• [About this exercise]:
Each line below from the one containing "gian thờ cúng." through the one containing "g vẫn le lói, lớn dần từ đôi bàn tay, từ" is to be given again exactly, and no line outside that span.

• [Recorded information]:
┏━━
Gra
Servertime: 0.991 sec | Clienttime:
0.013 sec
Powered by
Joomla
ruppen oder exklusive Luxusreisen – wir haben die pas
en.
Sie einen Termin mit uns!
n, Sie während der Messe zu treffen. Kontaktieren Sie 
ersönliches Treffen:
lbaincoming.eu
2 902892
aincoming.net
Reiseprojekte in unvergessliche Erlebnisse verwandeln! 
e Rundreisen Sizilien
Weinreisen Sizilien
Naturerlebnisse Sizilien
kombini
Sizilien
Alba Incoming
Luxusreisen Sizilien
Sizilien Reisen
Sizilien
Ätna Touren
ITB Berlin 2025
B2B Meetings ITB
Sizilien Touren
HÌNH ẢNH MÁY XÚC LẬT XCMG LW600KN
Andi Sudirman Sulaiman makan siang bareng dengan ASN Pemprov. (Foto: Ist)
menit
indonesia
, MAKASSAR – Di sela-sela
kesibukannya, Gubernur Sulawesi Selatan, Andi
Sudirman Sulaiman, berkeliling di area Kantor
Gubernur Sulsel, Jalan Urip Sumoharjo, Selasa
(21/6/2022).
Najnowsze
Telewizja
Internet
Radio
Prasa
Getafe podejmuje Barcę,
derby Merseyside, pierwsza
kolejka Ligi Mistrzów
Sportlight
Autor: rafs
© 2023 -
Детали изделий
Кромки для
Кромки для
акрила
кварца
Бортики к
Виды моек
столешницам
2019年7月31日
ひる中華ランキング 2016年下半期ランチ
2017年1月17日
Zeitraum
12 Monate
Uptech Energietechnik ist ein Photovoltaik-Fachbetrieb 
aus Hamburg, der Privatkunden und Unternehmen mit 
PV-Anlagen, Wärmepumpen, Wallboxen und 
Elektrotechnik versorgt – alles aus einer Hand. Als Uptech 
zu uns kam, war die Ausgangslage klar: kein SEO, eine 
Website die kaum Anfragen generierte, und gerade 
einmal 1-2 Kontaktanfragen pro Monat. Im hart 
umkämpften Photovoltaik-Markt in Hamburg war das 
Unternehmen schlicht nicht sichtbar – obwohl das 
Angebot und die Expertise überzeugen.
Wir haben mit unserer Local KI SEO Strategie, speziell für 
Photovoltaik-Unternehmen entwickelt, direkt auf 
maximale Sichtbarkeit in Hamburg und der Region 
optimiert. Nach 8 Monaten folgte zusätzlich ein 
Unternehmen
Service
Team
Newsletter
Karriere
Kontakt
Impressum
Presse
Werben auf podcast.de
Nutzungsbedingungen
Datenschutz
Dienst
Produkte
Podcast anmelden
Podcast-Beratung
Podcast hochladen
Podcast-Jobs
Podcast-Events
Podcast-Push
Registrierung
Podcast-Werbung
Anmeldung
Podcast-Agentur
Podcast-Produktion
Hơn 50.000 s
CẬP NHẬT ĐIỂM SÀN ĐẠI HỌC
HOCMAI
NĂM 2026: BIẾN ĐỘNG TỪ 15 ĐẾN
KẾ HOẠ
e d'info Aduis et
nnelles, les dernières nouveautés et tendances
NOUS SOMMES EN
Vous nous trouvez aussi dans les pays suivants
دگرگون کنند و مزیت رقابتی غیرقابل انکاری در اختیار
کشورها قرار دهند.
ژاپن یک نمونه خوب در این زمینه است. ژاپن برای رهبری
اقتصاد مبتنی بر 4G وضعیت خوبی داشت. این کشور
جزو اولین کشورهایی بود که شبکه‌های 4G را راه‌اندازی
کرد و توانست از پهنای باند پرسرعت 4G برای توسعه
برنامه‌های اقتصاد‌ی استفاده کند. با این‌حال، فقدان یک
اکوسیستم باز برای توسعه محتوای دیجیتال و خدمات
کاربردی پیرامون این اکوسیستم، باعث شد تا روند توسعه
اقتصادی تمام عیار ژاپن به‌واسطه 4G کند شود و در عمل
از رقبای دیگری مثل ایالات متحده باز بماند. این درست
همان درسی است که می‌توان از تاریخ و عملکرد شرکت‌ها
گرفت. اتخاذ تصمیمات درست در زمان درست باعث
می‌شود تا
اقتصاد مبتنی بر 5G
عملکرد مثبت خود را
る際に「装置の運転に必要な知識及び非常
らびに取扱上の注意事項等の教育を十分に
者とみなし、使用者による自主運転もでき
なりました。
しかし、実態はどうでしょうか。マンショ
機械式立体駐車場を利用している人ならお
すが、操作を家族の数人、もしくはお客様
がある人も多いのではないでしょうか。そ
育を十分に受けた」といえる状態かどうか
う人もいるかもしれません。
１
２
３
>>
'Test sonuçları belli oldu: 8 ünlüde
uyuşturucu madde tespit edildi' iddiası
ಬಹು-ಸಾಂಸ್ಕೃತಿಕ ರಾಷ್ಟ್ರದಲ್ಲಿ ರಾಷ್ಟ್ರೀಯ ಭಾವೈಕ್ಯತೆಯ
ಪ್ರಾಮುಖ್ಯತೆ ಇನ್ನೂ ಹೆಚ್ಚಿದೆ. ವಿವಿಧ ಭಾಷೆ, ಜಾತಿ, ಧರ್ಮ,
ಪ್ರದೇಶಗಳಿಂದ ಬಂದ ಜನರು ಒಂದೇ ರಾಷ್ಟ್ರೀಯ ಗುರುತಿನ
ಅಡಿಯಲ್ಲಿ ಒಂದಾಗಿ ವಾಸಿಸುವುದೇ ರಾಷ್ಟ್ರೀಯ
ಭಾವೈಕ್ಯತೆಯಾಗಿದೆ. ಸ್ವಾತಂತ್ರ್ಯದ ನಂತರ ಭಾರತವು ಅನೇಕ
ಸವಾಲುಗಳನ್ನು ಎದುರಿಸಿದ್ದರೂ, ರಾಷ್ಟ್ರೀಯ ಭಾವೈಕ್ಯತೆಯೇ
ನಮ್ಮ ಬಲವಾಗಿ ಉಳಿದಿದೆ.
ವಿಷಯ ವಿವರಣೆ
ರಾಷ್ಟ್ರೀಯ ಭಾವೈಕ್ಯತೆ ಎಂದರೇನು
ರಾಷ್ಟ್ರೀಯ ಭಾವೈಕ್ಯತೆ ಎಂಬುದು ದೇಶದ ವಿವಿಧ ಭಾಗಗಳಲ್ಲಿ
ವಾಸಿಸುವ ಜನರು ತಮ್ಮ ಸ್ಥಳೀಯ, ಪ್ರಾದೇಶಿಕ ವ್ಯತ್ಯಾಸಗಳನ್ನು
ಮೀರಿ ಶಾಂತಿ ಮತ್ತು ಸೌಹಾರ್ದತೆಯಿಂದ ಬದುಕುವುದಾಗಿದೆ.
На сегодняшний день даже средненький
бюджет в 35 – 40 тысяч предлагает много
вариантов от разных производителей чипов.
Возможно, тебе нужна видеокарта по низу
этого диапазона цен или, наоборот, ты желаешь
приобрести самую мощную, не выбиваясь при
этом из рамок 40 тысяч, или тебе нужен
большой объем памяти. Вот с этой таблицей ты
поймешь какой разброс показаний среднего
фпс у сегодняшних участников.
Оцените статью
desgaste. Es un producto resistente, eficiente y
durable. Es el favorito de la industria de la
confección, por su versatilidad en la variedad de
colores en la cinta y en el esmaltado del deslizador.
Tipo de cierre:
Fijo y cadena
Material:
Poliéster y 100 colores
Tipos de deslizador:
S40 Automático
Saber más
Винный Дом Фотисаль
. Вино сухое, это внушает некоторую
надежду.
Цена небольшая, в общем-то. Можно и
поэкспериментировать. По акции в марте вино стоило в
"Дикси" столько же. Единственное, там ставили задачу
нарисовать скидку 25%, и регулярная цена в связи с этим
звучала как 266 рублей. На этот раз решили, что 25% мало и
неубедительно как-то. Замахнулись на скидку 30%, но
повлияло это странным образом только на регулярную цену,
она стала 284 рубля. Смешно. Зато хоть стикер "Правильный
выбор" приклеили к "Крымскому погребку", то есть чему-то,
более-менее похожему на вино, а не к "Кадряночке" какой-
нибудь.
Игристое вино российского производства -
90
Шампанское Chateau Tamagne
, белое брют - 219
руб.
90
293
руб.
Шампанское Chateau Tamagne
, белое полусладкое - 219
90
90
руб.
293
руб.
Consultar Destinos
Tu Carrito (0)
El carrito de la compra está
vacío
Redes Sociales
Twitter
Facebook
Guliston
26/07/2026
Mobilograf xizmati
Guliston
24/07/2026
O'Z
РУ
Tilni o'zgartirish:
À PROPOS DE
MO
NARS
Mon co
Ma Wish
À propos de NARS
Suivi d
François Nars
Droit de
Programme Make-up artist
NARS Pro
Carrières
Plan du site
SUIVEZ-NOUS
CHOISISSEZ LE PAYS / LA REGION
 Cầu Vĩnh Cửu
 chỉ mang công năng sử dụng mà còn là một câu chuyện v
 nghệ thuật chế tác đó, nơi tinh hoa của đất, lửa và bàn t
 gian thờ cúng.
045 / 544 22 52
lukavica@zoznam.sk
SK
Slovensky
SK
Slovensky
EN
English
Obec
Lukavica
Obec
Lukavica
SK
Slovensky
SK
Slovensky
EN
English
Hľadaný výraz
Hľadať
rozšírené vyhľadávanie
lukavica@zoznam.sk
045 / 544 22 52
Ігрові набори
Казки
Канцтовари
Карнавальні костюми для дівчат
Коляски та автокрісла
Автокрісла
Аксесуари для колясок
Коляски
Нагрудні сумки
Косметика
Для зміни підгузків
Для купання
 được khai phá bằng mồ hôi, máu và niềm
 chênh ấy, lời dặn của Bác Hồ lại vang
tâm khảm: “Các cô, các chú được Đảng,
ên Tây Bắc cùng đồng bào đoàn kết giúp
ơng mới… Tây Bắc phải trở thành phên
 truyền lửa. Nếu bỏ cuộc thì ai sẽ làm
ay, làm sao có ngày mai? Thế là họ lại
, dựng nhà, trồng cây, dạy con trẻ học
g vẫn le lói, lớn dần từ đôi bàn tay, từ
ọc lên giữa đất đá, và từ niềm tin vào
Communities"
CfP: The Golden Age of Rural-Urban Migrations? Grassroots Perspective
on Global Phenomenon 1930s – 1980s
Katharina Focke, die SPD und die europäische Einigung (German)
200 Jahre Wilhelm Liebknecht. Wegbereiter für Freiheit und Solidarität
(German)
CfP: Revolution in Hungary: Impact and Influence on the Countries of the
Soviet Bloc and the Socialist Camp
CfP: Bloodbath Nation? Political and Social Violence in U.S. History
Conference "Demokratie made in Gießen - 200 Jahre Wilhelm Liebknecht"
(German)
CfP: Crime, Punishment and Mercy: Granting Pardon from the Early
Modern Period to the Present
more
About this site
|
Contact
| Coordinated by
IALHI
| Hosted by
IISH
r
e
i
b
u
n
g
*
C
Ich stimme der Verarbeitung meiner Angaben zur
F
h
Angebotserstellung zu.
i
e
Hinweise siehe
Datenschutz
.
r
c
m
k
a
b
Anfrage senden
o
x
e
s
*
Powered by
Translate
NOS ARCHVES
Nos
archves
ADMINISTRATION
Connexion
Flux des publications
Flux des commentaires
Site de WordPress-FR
┗━━
• [Answer box]:
 gian thờ cúng.
045 / 544 22 52
lukavica@zoznam.sk
SK
Slovensky
SK
Slovensky
EN
English
Obec
Lukavica
Obec
Lukavica
SK
Slovensky
SK
Slovensky
EN
English
Hľadaný výraz
Hľadať
rozšírené vyhľadávanie
lukavica@zoznam.sk
045 / 544 22 52
Ігрові набори
Казки
Канцтовари
Карнавальні костюми для дівчат
Коляски та автокрісла
Автокрісла
Аксесуари для колясок
Коляски
Нагрудні сумки
Косметика
Для зміни підгузків
Для купання
 được khai phá bằng mồ hôi, máu và niềm
 chênh ấy, lời dặn của Bác Hồ lại vang
tâm khảm: “Các cô, các chú được Đảng,
ên Tây Bắc cùng đồng bào đoàn kết giúp
ơng mới… Tây Bắc phải trở thành phên
 truyền lửa. Nếu bỏ cuộc thì ai sẽ làm
ay, làm sao có ngày mai? Thế là họ lại
, dựng nhà, trồng cây, dạy con trẻ học
g vẫn le lói, lớn dần từ đôi bàn tay, từ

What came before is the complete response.